No pictures go into the output, which should consist only of the lines from the first line of the data through the line with "weight, what went", copied exactly.

[[ Supplied information open ]]

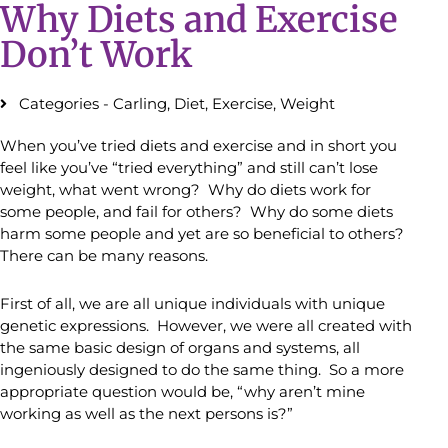
Why Diets and Exercise
Don’t Work
Categories -
Carling
,
Diet
,
Exercise
,
Weight
When you’ve tried diets and exercise and in short you
feel like you’ve “tried everything” and still can’t lose
weight, what went wrong? Why do diets work for
some people, and fail for others? Why do some diets
harm some people and yet are so beneficial to others?
There can be many reasons.
First of all, we are all unique individuals with unique
genetic expressions. However, we were all created with
the same basic design of organs and systems, all
ingeniously designed to do the same thing. So a more
appropriate question would be, “why aren’t mine
working as well as the next persons is?”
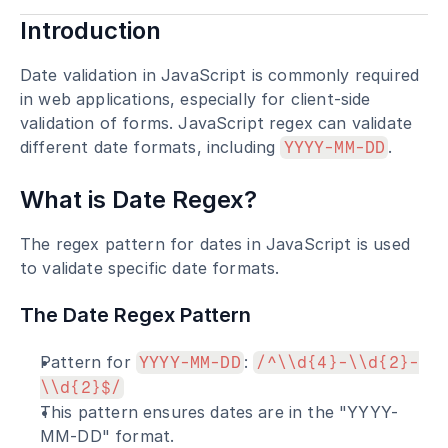
Introduction
Date validation in JavaScript is commonly required 
in web applications, especially for client-side 
validation of forms. JavaScript regex can validate 
different date formats, including 
.
YYYY-MM-DD
What is Date Regex?
The regex pattern for dates in JavaScript is used 
to validate specific date formats.
The Date Regex Pattern
Pattern for 
: 
YYYY-MM-DD
/^\\d{4}-\\d{2}-
\\d{2}$/
This pattern ensures dates are in the "YYYY-
MM-DD" format.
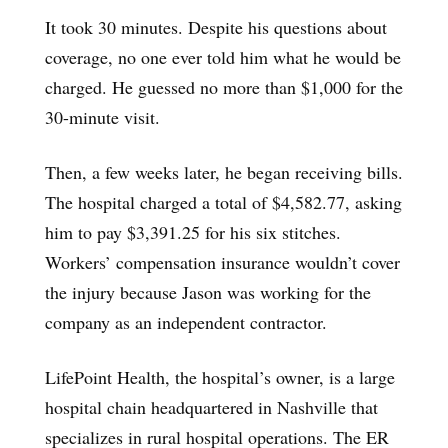
It took 30 minutes. Despite his questions about
coverage, no one ever told him what he would be
charged. He guessed no more than $1,000 for the
30-minute visit.
Then, a few weeks later, he began receiving bills.
The hospital charged a total of $4,582.77, asking
him to pay $3,391.25 for his six stitches.
Workers’ compensation insurance wouldn’t cover
the injury because Jason was working for the
company as an independent contractor.
LifePoint Health, the hospital’s owner, is a large
hospital chain headquartered in Nashville that
specializes in rural hospital operations. The ER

[[ Supplied information closed ]]

● Task response
Why Diets and Exercise
Don’t Work
Categories -
Carling
,
Diet
,
Exercise
,
Weight
When you’ve tried diets and exercise and in short you
feel like you’ve “tried everything” and still can’t lose
weight, what went wrong? Why do diets work for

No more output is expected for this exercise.